The authors declare no conflict of interest.

Figures

Fig. 1.
Fig. 1.

Regulation of deactivation gating by a recombinant N-terminal eag domain. (A) Schematic of hERG channel constructs. Two-electrode voltage-clamp recordings of a family of tail currents from (B) hERG YFP (closed squares), (C) hERG ΔN YFP (open squares) and (D) N1–135 CFP + hERG ΔN YFP (closed circles). Currents were elicited by the voltage pulse protocol indicated. Calibration bars, 1 μA and 250 ms. (E) Plots of the time constants (τ) derived from a single exponential fit (see Materials and Methods) to the tail currents in (B–D). Plots also include CFP + hERG ΔN YFP (open circles). Error bars are the SEM and are inside the points when not visible. n ≥ 6 for each. (F) Current traces from N-truncated hERG channels, eag domains: N-truncated hERG channels at the indicated ratios and wild-type hERG scaled to the peak at −100 mV for comparison. Zero current given by dotted line. Scale bar, 100 ms. (G) Box plot of time constants of deactivation, in which the middle line of the box is the mean, the top and bottom are the 75th and 25th percentiles, and the straight lines are the 90th and 10th percentiles. n ≥ 5 for each.

Fig. 2.
Fig. 2.

Proximity of the soluble hERG N-terminal eag domain and the core of the hERG channel measured using FRET. (A) Spectral method for measuring FRET and determining Ratio A. Spectra (red trace) were measured from cells coexpressing N1–135 CFP + hERG ΔN S620T YFP by excitation at 458 nm. Emission spectra of CFP (cyan) measured in a control experiment from oocytes expressing N1–135 CFP. Extracted spectra (F458, green trace) is the cyan spectra subtracted from the red spectra and contains the emission of YFP. Spectra (F488, black trace) from excitation of YFP by a 488-nm laser line. Ratio A is the F458 spectra normalized to F488 spectra. (B) Plot of Ratio A (red line) versus wavelength. (C) Determination of Ratio A0. As a control, the emission spectra from oocytes expressing hERG ΔN S620T YFP channels was determined with excitation with a 458 laser line (F458, red trace) and with excitation of a 488 laser line (F488, black trace).
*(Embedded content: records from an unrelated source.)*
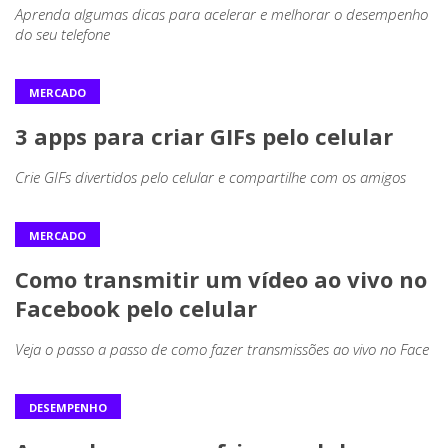
Aprenda algumas dicas para acelerar e melhorar o desempenho
do seu telefone
MERCADO
3 apps para criar GIFs pelo celular
Crie GIFs divertidos pelo celular e compartilhe com os amigos
MERCADO
Como transmitir um vídeo ao vivo no
Facebook pelo celular
Veja o passo a passo de como fazer transmissões ao vivo no Face
DESEMPENHO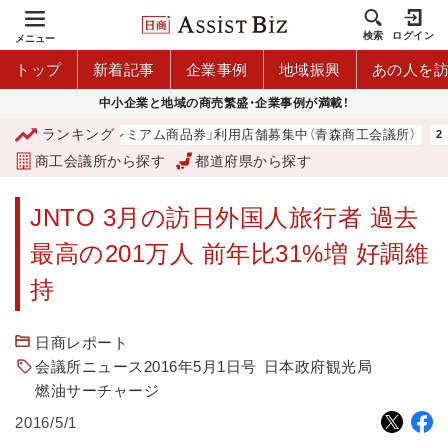
検索
ログイン
メニュー
トップ
新着記事
企業事例
地域振興
あの人を
中小企業と地域の商売繁盛・企業事例が満載！
ランキング
「青森市プレミアム商品券」利用店舗募集中（青森商工会議所）
商工会議所から探す
都道府県から探す
JNTO 3月の訪日外国人旅行者 過去
最高の201万人 前年比31%増 好調維
持
日商レポート
会議所ニュース2016年5月1日号
日本政府観光局
燃油サーチャージ
2016/5/1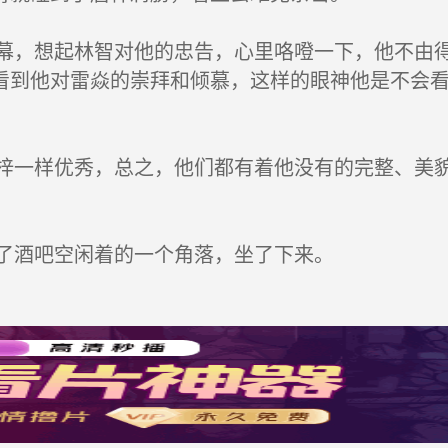
，想起林智对他的忠告，心里咯噔一下，他不由得
看到他对雷焱的崇拜和倾慕，这样的眼神他是不会
一样优秀，总之，他们都有着他没有的完整、美貌
了酒吧空闲着的一个角落，坐了下来。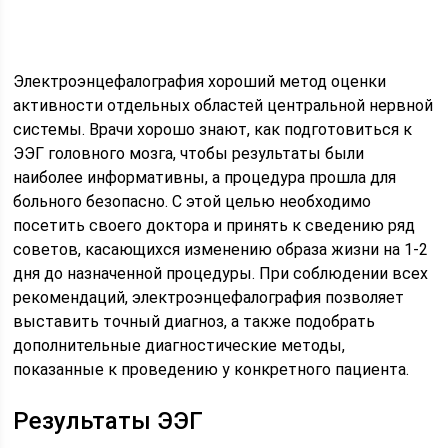
Электроэнцефалография хороший метод оценки
активности отдельных областей центральной нервной
системы. Врачи хорошо знают, как подготовиться к
ЭЭГ головного мозга, чтобы результаты были
наиболее информативны, а процедура прошла для
больного безопасно. С этой целью необходимо
посетить своего доктора и принять к сведению ряд
советов, касающихся изменению образа жизни на 1-2
дня до назначенной процедуры. При соблюдении всех
рекомендаций, электроэнцефалография позволяет
выставить точный диагноз, а также подобрать
дополнительные диагностические методы,
показанные к проведению у конкретного пациента.
Результаты ЭЭГ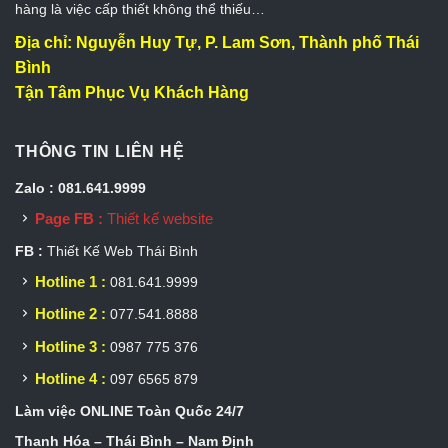
hàng là việc cấp thiết không thể thiếu…
Địa chỉ: Nguyễn Huy Tự, P. Lam Sơn, Thành phố Thái
Bình
Tận Tâm Phục Vụ Khách Hàng
THÔNG TIN LIÊN HỆ
Zalo : 081.641.9999
Page FB :
Thiết kế website
FB :
Thiết Kế Web Thái Bình
Hotline 1 :
081.641.9999
Hotline 2 :
077.541.8888
Hotline 3 :
0987 775 376
Hotline 4 :
097 6565 879
Làm việc ONLINE Toàn Quốc 24/7
Thanh Hóa – Thái Bình – Nam Định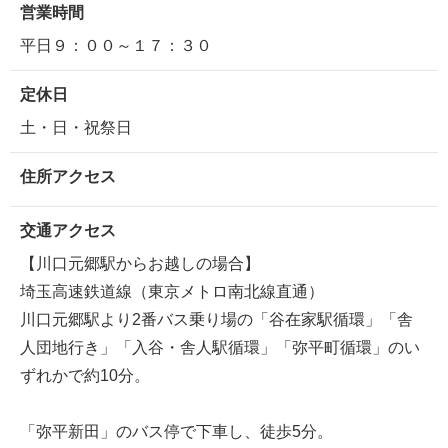
営業時間
平日９：００～１７：３０
定休日
土・日・祝祭日
住所アクセス
交通アクセス
【川口元郷駅からお越しの場合】
埼玉高速鉄道線（東京メトロ南北線直通）
川口元郷駅より2番バス乗り場の「谷在家駅循環」「舎
人団地行き」「入谷・舎人駅循環」「弥平町循環」のい
ずれかで約10分。
「弥平新田」のバス停で下車し、徒歩5分。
Ratio A0 is the F458 spectra normalized to F488 spectra. (D) Plot of Ratio A0 (red line) versus emission wavelength. (E) Bar graph of Ratio A − Ratio A0, a value directly related to FRET efficiency, for the indicated channels and bar graph of ratio of CFP intensity to YFP intensity (Fc/Fy). SEM is denoted by error bars; the number of experiments (n) is indicated in parentheses.

Fig. 3.
Fig. 3.

Reduced regulation of deactivation gating by soluble eag domains containing point mutations. Two-electrode voltage-clamp recordings of ionic current from (A) N1–135 (Y43A) CFP fragment + hERG ΔN YFP channels (inverted, closed triangle) and (B) N1–135 (R56Q) CFP fragment + hERG ΔN YFP channels (closed triangle). Calibration bar is 2 μA and 250 ms. (C) Plot of time constant (τ) of deactivation versus voltage. Time constants for N1–135 CFP + hERG ΔN YFP (closed circles) and hERG ΔN YFP (open squares) included for comparison. Error bars are the SEM and the n ≥ 3 for each point. (D) Bar graph of relative FRET efficiency (Ratio A − Ratio A0) and ratio of CFP to YFP (Fc/Fy) for the indicated channels. SEM is denoted by error bars; the number of experiments (n) is indicated in parentheses.

Fig. 4.
Fig. 4.

Regulation of deactivation gating in a hERG channel with an LQTS mutation by soluble eag domains. Two-electrode voltage-clamp recordings of ionic currents from (A) hERG Y43A (closed inverted triangle), (B) N1–135 CFP + hERG Y43A (open inverted triangle), (C) hERG R56Q (closed triangle), (D) N1–135 CFP + hERG R56Q (open triangle), and (E) N1–135 CFP + hERG YFP (diamond) elicited with the voltage pulse as indicated. Calibration bars are 2 μA and 250 ms. (F) Plot of deactivation time constant (τ). hERG YFP (closed squares) and hERG ΔN YFP (open squares) are included as a reference. Error bars are the SEM and the n ≥ 3 for each point. (G) Bar graph of relative FRET efficiency (Ratio A − Ratio A0) and ratio of CFP to YFP (Fc/Fy) for the indicated channels. SEM is denoted by error bars; the number of experiments (n) is indicated in parentheses.

Fig. 5.
Fig. 5.

Schematic for function of eag domain. (A) Interaction of the N-terminal eag domain with other regions of the hERG channel. (B) Interaction of the eag domain with the channel is noncovalent and does not require the proximal N-terminal region. (C) Soluble eag domains do not supplant eag domain in wild-type channels. (D) Soluble eag domains supplant eag domains with point mutations, indicating that the mutation weakened an eag domain–channel interaction.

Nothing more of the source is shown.